Social anxiety can make everyday moments—like talking to coworkers, ordering food, or meeting new people—feel overwhelming. If you often struggle to relax around others, you’re not alone. According to the Anxiety and Depression Association of America, about 15 million adults in the U.S. live with social anxiety disorder (ADAA, 2023). The good news is that you can learn how to stop feeling anxious in social situations with a few simple, practical strategies.

In this guide, you’ll explore why social anxiety happens, what triggers it, and how you can take small steps toward confidence and calm.
Before you learn how to stop feeling anxious in social situations, it helps to understand what’s happening inside your mind and body. Social anxiety often begins when your brain senses a threat—even when no real danger exists. This reaction activates your fight-or-flight response.
Many people feel anxious because they fear being judged, embarrassed, or rejected. Studies show that people with social anxiety often overestimate negative outcomes in social settings (National Institute of Mental Health, 2022). Your brain tries to protect you, but it ends up making you feel tense, shaky, or overly self-aware.
The key is teaching your brain to respond differently.
If you want to know how to stop feeling anxious in social situations, start by identifying your triggers. Triggers are moments, people, or environments that increase your anxiety. Common triggers include:
Write down the moments that raise your anxiety. When you know what sets you off, you can prepare for them rather than feel caught off guard.

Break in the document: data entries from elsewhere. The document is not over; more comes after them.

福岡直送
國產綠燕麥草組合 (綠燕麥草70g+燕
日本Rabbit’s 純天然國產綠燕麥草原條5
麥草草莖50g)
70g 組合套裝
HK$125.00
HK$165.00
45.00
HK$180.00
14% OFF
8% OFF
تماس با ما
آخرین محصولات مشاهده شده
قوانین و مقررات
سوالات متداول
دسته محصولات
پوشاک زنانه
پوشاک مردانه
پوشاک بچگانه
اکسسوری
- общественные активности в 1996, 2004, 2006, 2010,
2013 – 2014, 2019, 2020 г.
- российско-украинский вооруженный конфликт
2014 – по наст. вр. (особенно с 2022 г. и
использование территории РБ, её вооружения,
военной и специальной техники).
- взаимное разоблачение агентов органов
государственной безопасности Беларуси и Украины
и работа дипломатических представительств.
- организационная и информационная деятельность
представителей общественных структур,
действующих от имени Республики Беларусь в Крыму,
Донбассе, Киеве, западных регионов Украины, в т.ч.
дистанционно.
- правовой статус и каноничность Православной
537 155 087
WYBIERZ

Breathing is one of the simplest tools to help you figure out how to stop feeling anxious in social situations. When anxiety rises, your breath becomes fast and shallow, sending more stress signals to your brain. Slow breathing does the opposite—it calms your nervous system.
Try this exercise:
This technique lowers your heart rate and reduces physical symptoms of anxiety.
Many people who struggle with how to stop feeling anxious in social situations deal with negative thoughts like:
These thoughts often feel automatic, but they’re not facts. Cognitive behavioral therapy (CBT) research shows that challenging negative thinking reduces anxiety symptoms in a meaningful way (American Psychological Association, 2021).

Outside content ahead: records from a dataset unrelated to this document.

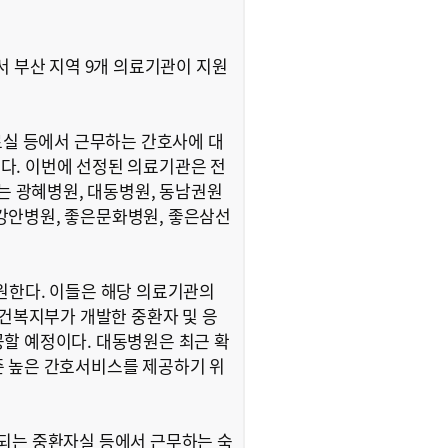
서 부산 지역 9개 의료기관이 지원
료실 등에서 근무하는 간호사에 대
다. 이번에 선정된 의료기관은 전
서는 광혜병원, 대동병원, 동남권원
강안병원, 좋은문화병원, 좋은삼선
원한다. 이들은 해당 의료기관의
보건복지부가 개발한 중환자 및 응
할 예정이다. 대동병원은 최근 확
준 높은 간호서비스를 제공하기 위
구되는 중환자실 등에서 근무하는 숙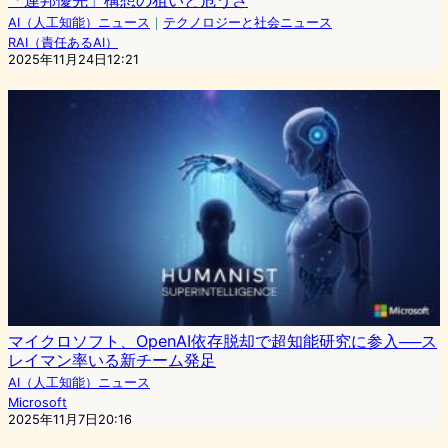
「連邦優先」構想の狙いと危うさ
AI（人工知能）ニュース
｜
テクノロジーと社会ニュース
RAI（責任あるAI）
2025年11月24日12:21
マイクロソフト、OpenAI依存脱却で超知能研究に参入──ス
レイマン率いる新チーム発足
AI（人工知能）ニュース
Microsoft
2025年11月7日20:16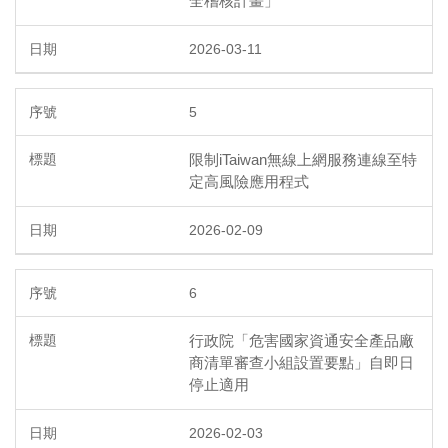
全稽核計畫」
2026-03-11
5
限制iTaiwan無線上網服務連線至特
定高風險應用程式
2026-02-09
6
行政院「危害國家資通安全產品廠
商清單審查小組設置要點」自即日
停止適用
2026-02-03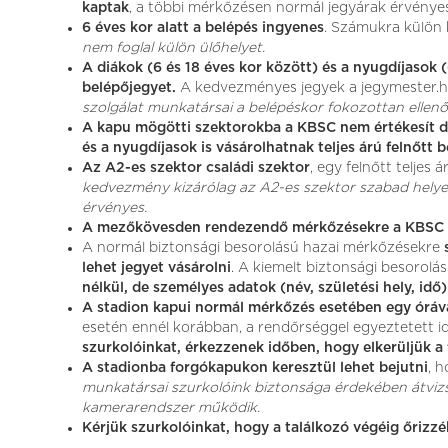
kaptak
, a többi mérkőzésen normál jegyárak érvénye
6 éves kor alatt a belépés ingyenes
. Számukra külön 
nem foglal külön ülőhelyet.
A diákok (6 és 18 éves kor között) és a nyugdíjasok
belépőjegyet.
A kedvezményes jegyek a jegymester.h
szolgálat munkatársai a belépéskor fokozottan ellenő
A kapu mögötti szektorokba a KBSC nem értékesít di
és a nyugdíjasok is vásárolhatnak teljes árú felnőtt 
Az A2-es szektor családi szektor
, egy felnőtt teljes
kedvezmény kizárólag az A2-es szektor szabad helyei
érvényes.
A mezőkövesden rendezendő mérkőzésekre a KBSC VI
A normál biztonsági besorolású hazai mérkőzésekre
lehet jegyet vásárolni
. A kiemelt biztonsági besorol
nélkül, de személyes adatok (név, születési hely, idő)
A stadion kapui normál mérkőzés esetében egy óráva
esetén ennél korábban, a rendőrséggel egyeztetett i
szurkolóinkat, érkezzenek időben, hogy elkerüljük a
A stadionba forgókapukon keresztül lehet bejutni
, 
munkatársai szurkolóink biztonsága érdekében átviz
kamerarendszer működik.
Kérjük szurkolóinkat, hogy a találkozó végéig őrizz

Here’s a simple method to try:
For example:
Instead of “Everyone will notice my shaking hands,” try, “Most people are focused on themselves, not on me.”

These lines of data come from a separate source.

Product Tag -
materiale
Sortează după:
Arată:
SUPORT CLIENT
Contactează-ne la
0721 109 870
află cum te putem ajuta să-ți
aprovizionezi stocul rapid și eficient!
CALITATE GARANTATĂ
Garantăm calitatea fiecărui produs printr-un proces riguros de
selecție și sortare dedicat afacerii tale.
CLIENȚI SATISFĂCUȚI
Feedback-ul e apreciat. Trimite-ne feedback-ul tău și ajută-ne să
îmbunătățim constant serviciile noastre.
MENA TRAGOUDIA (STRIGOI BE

One helpful way to learn how to stop feeling anxious in social situations is to prepare a few simple conversation starters. You don’t need anything complicated—just friendly, natural questions.
Examples include:
Preparation boosts confidence and makes social moments feel less unpredictable.
If large group events scare you, don’t start there. A big part of learning how to stop feeling anxious in social situations is taking gradual steps.
Try these small steps:
Small wins build momentum. When your brain sees that social interactions are safe, your anxiety slowly decreases.
Social anxiety often pulls your mind into the future—imagining all the things that could go wrong. Practicing mindfulness helps you stay grounded.
Mindfulness research shows that regular practice can reduce anxiety levels by up to 39% (Journal of Clinical Psychology, 2020). Try paying attention to your senses: what you see, hear, and feel in the moment. When your mind goes back to fear, gently bring it back to the present.
Your body and mind communicate with each other. When you stand tall, relax your shoulders, and smile gently, your body signals safety to your brain. This makes it easier to learn how to stop feeling anxious in social situations.
Positive body language also helps others see you as open and friendly, which leads to better social experiences.
Caffeine can make your heart race and intensify anxiety symptoms. If you’re working on how to stop feeling anxious in social situations, consider reducing or avoiding caffeine before an event. Drinking water or herbal tea can keep you calm and steady.
Many people blame themselves for feeling anxious. But social anxiety doesn’t mean you’re weak—it means your brain is being overly protective. Be kind to yourself during the process.
Say things like:
Self-compassion creates emotional safety and makes social growth easier.
If you’ve tried these strategies and still struggle with how to stop feeling anxious in social situations, you may benefit from professional help. Therapists who specialize in anxiety can guide you through CBT, exposure therapy, or a combination of proven treatments.
According to the National Institute of Mental Health, most people experience significant improvement with therapy (NIMH, 2022).
Asking for help is a strength—not a failure.
Learning how to stop feeling anxious in social situations takes patience, but each step you take makes a difference. Start small, breathe deeply, challenge negative thoughts, and practice kindness toward yourself. Social confidence isn’t about being perfect—it’s about showing up as your real self, even when you feel nervous.
With time and consistency, you can build the confidence and emotional tools you need to enjoy social moments rather than fear them.

Hi, I’m Kristi Jenkins, a passionate blogger and content writer with a love for storytelling. With years of experience in writing engaging and insightful articles, I focus on topics like mental health, lifestyle, and personal growth. My goal is to create content that inspires, educates, and connects with readers on a deeper level.